WILLIAM LACHANCE: (AFTER) EDGE CITY
(After) Edge City refers to a concentration of loosely associated shopping, commercial, and other (un)related businesses that displace a previously suburban area, located apart from downtown* and also more ubiquitous in their appearance than the traditional downtown. Culturally, the Edge City represents an inevitable and displaced sense of international growth in urban centres, pushing residential inhabitants outward and creating somewhat illogical mega centres located near highways and areas of high infrastructure. Theoretically, the Edge City suggests various heightened or poorly idealised predictions of Le Corbusier’s view of Modernity, for instance. A type of failed dream or fantasy tempered by the dregs of reality. When we recall the idealistic view of Modernity, from Le Corbusier’s art and architecture to Calders mobiles or Picasso and Bracques’ Cubist Visions recreated in paint and collage, we think of a sort of utopianism. Ideologically, these modular and modernist ideologies suggest a utopian world view. As the ’80s and ’90s arose, grunge replaced this sense of fantastic utopianism and the Edge City and its gritty realism gave way to something much less glamorous than what was imagined, offering instead a gridlock of cities and commercial centres typified by their absolute lack of ideology, lack of colour, lack of glee or formalism. It is, in short, where pragmatism and commercialism triumphing over idealism.
Nearly half a century later, the ideology of a Modernist utopia seems stylised, even nostalgic, a recollection of images and a pastiche of often amusing visions of a ‘future perfect’. So it seems wondrously nostalgic, even slightly and satirically retro, that William LaChance who is a Professor of Studio Art & Art History is commenting, quite wryly, on this nostalgic look at a utopia, a utopia as imagined by those Modernist forbearers before us. Here LaChance has chosen to adorn the walls with his trademark, deconstructed formalism. For LaChance, utopia is deconstructed into parts: a glimmer of light off a car-hood, some text from a road sign, a planar slice of blue perhaps suggesting the horizon. The pictures in this exhibition are associations of displaced forms and colours cribbed from graphic design, fashion, art history and nature itself cobbled together using a variety of methods and materials from painting and printmaking to assemblage and sewing. It is a sort of celebration and embrasure of modernist idealism, where the paintings themselves have shifting hierarchies of similar concerns: of material exploration, abstract identity, formal space and narrative expression. But they suggest a type of longing, albeit acknowledged, for that imagined never realised past. It is more ‘Judy Jetson’ than ‘Total Recall’, with its flattened, pop sensibility and candy colours a sort of acknowledgement of the ‘retro’, or a time when we were allowed even encouraged to dream about the future as a glistening hopeful assemblage of light, shape, and colour.
*The term was coined in the ’90s by Washington Post reporter Joel Garreau, who argued that the ‘Edge City’ was rapidly becoming the foundation of urban growth in the 20th and 21st centuries.
WILLIAM LACHANCE
William Lachance is best known for his brightly coloured figurative and abstract work.

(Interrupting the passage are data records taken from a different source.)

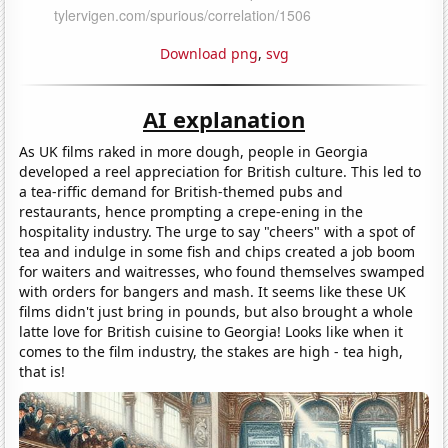
Download png
,
svg
AI explanation
As UK films raked in more dough, people in Georgia
developed a reel appreciation for British culture. This led to
a tea-riffic demand for British-themed pubs and
restaurants, hence prompting a crepe-ening in the
hospitality industry. The urge to say "cheers" with a spot of
tea and indulge in some fish and chips created a job boom
for waiters and waitresses, who found themselves swamped
with orders for bangers and mash. It seems like these UK
films didn't just bring in pounds, but also brought a whole
latte love for British cuisine to Georgia! Looks like when it
comes to the film industry, the stakes are high - tea high,
that is!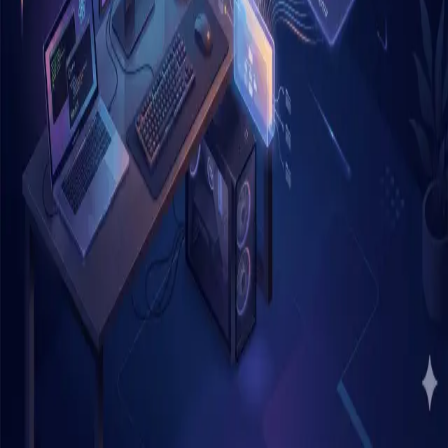
Home
Archive
Tags
About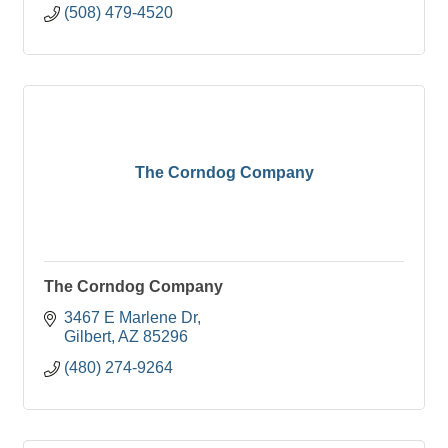
(508) 479-4520
The Corndog Company
The Corndog Company
3467 E Marlene Dr
Gilbert
AZ
85296
(480) 274-9264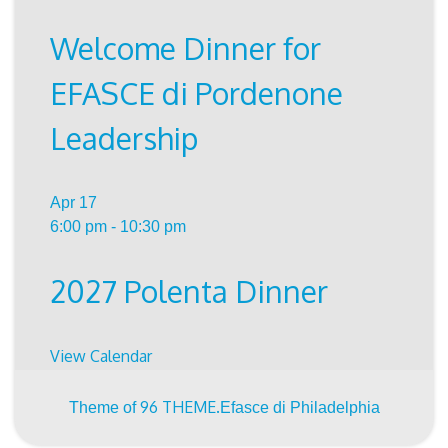
Welcome Dinner for
EFASCE di Pordenone
Leadership
Apr
17
6:00 pm
-
10:30 pm
2027 Polenta Dinner
View Calendar
96 THEME.
Theme of
Efasce di Philadelphia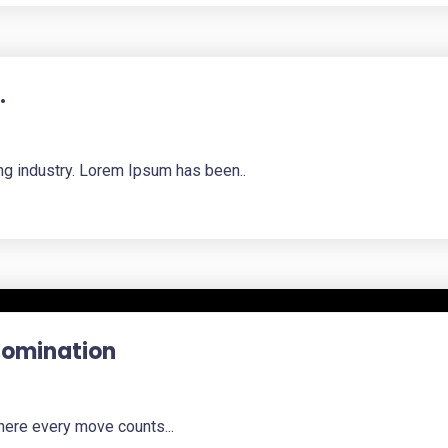
.
ng industry. Lorem Ipsum has been..
 Domination
here every move counts...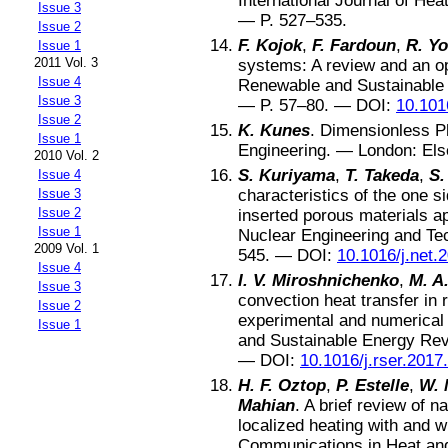
International Journal of Hea
Issue 3
— P.
527–535
.
Issue 2
F. Kojok
,
F. Fardoun
,
R. Y
Issue 1
2011 Vol. 3
systems: A review and an o
Issue 4
Renewable and Sustainable
Issue 3
— P.
57–80
. —
DOI:
10.101
Issue 2
K. Kunes
.
Dimensionless Ph
Issue 1
Engineering
. —
London
:
Els
2010 Vol. 2
S. Kuriyama
,
T. Takeda
,
S.
Issue 4
Issue 3
characteristics of the one s
Issue 2
inserted porous materials a
Issue 1
Nuclear Engineering and Te
2009 Vol. 1
545
. —
DOI:
10.1016/j.net.
Issue 4
I. V. Miroshnichenko
,
M. A
Issue 3
convection heat transfer in 
Issue 2
experimental and numerical
Issue 1
and Sustainable Energy Re
—
DOI:
10.1016/j.rser.2017
H. F. Oztop
,
P. Estelle
,
W. 
Mahian
.
A brief review of n
localized heating with and w
Communications in Heat an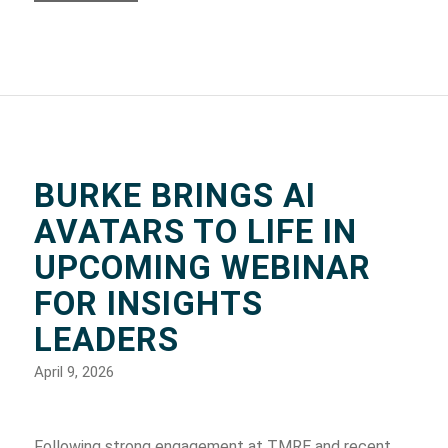
BURKE BRINGS AI
AVATARS TO LIFE IN
UPCOMING WEBINAR
FOR INSIGHTS
LEADERS
April 9, 2026
Following strong engagement at TMRE and recent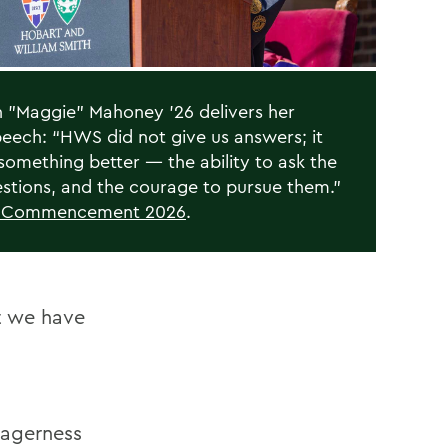
"Maggie" Mahoney '26 delivers her
peech: “HWS did not give us answers; it
something better — the ability to ask the
estions, and the courage to pursue them.”
n Commencement 2026
.
at we have
eagerness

His figurative paintings explore the enveloping space behind and around isolated figures; to look beyond what is depicted and to create a unique narrative. Lachance’s abstract paintings however, flirt with the ideas that take place on the surface. The narratives still appear, however, they weave their way through abstract forms on the way to somewhere right in front of the viewer. Usually taking the form of acrylic on large scale wooden board, LaChance’s bold shapes, vivid colours and abstract modernist compositions take inspiration from vintage graphic design and illustration.
WILLIAM LACHANCE (b. 1971, St Louis, Missouri) lives and works in St. Louis, Missouri, USA. He graduated with a BFA from The Kansas City Art Institute and MFA from Indiana University. Solo exhibitions include: Art Athina, Athens, Greece (2017), Rod Bianco Gallery, Oslo, Norway (2017), Direktorenhaus, Berlin, Germany, (2017), Junior Space, Melbourne, Australia (2017). Group exhibitions include: Housa Gallery, Two Person Exhibition (2014), SIBA Gallery, New Abstract Works (2014), Observing The Observer with Anne Rowe, SIBA Gallery, (2013). LaChance first showed with BEERS London in the group show 75 Works on Paper in 2017, and will have his first solo show with the gallery in April 2018.